Durable Goods Orders Off 10.2% on Lower Aircraft O

Washington, DC, February 24, 2006--Durable goods orders dropped 10.2% in January as aircraft orders dried up after three months of strength, the Commerce Department reported Friday. The decline was the largest since July 2000 and far exceeded the 2.5% drop expected by economists. Aircraft orders fell 68.2% in January after averaging more than three times the normal level from October through December. Leaving out transportation, durable goods orders rose 0.6 percent, slightly more than economists had expected, for the third straight monthly gain for the number.

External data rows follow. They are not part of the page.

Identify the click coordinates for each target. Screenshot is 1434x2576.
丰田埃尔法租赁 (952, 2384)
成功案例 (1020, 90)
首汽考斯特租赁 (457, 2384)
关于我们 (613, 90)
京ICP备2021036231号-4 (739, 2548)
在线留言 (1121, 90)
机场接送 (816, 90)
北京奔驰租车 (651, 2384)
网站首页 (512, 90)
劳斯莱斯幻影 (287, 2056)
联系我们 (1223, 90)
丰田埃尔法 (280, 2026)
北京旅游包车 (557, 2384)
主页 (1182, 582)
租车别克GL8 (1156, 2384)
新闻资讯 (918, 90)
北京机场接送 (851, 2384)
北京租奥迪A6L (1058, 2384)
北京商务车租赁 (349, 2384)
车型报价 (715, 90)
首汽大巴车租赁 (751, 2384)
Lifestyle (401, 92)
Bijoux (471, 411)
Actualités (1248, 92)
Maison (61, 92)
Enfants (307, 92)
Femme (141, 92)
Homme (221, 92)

Economists had forecast a decline a much smaller 1 percent, after Boeing orders slowed to a three-month low of 39 units in January, down from 204 in December. Wall Street had pegged orders to rise 0.5 percent excluding transportation. December orders were revised up to a 2.5 percent increase from the originally reported 1.3 percent advance. The steep drop in January was driven by declines in capital goods and transportation equipment orders. Capital goods orders tumbled 23.1 percent. New orders for transportation equipment slid 31.2 percent, as motor vehicles and parts orders fell 3.3 percent and defense aircraft and parts fell 22 percent. Non-defense aircraft and parts orders tumbled 68.2 percent, the biggest drop since an 80.1 percent decline in December 1998, the department said. Unfilled orders, which can signal future strength of factory production, fell 0.8 percent, the largest decline since a decline of 1.2 percent in October 2002.